“All the Light We Cannot See” by Anthony Doerr has a piece of my heart, one of those books that makes me sigh whenever I see its spine on the bookshelf. I wish I could forget every word I read and then discover it all over again. The winner of the 2015 Pulitzer Prize for fiction tells the story of a blind French girl and a German boy as they try to survive the devastation of the Second World War. It’s heartbreaking. It’s beautiful. Doerr’s language casts a spell.
I came across “Four Seasons in Rome” as I was hunting through the shelves at Pilgrims Bookstore in Thamel, Kathmandu, looking for something fun and uplifting to read. I’d had a rather long bout of bad luck with books. I was sure Doerr would get me out of the rut. He did. And how.
Four Seasons in Rome is a memoir/travel book about a year in Doerr’s life after he wins a prestigious award. The prize is a year in Rome with a writing studio and an apartment at the American Academy of Arts and Letters. He gets the news on the day his wife gives birth to twins. As he was already researching for what would go on to become the bestselling novel, All the Light We Cannot See, he figures he could use a year to sit down, focus, and write. So, the couple moves to Rome when the twins are just six-months old.

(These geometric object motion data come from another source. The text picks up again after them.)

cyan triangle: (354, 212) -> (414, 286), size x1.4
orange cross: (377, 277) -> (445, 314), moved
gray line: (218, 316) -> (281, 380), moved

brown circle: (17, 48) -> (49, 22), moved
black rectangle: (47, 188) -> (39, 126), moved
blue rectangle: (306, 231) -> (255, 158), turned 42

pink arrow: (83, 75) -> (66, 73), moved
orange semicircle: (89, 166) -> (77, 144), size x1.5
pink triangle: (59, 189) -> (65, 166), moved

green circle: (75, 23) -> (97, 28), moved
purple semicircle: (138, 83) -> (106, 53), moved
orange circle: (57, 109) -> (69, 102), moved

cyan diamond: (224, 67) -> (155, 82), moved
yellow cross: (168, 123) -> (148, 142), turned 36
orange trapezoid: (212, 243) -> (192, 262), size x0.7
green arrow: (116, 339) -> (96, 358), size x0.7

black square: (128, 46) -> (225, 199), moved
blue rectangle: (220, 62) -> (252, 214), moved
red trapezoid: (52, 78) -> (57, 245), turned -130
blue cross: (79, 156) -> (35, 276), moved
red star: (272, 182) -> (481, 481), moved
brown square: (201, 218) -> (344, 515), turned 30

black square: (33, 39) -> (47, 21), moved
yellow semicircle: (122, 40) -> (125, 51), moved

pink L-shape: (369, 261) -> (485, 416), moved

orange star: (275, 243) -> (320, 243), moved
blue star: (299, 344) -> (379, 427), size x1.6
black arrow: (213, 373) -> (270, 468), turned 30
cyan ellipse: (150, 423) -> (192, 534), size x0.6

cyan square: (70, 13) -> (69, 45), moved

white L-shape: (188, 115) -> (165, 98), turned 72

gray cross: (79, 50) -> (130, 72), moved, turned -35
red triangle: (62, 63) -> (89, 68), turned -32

This relatively short book (compared to his other works) is a breezy read, one that takes you into the heart of fascinating alleyways, sweet-smelling bakeries, and stunning architectural marvels of Rome. It makes you want to get on the next flight to discover the city for yourself. His detailed descriptions paint a vivid picture and you want to be there, taking it all in.
Though the book is mainly about Rome and navigating life in a new city where everything feels foreign yet familiar at the same time, it’s also equally about parenthood, the bittersweetness of life, and the ultimate truth that everything is impermanent. Doerr keeps reminding you that life is “sweet, made sweeter because of its impermanence”. His words wash over you and often succeed in getting you to put the book down and take a minute to be grateful for all that you have.
However, Doerr’s strongest point is the way he writes. He isn’t writing to impress. He keeps things simple, which is often the hardest thing to do when writing. It keeps you engaged and intrigued. Reading Four Seasons in Rome is like having a one-on-one conversation with the author—one that has you falling in love right from the start.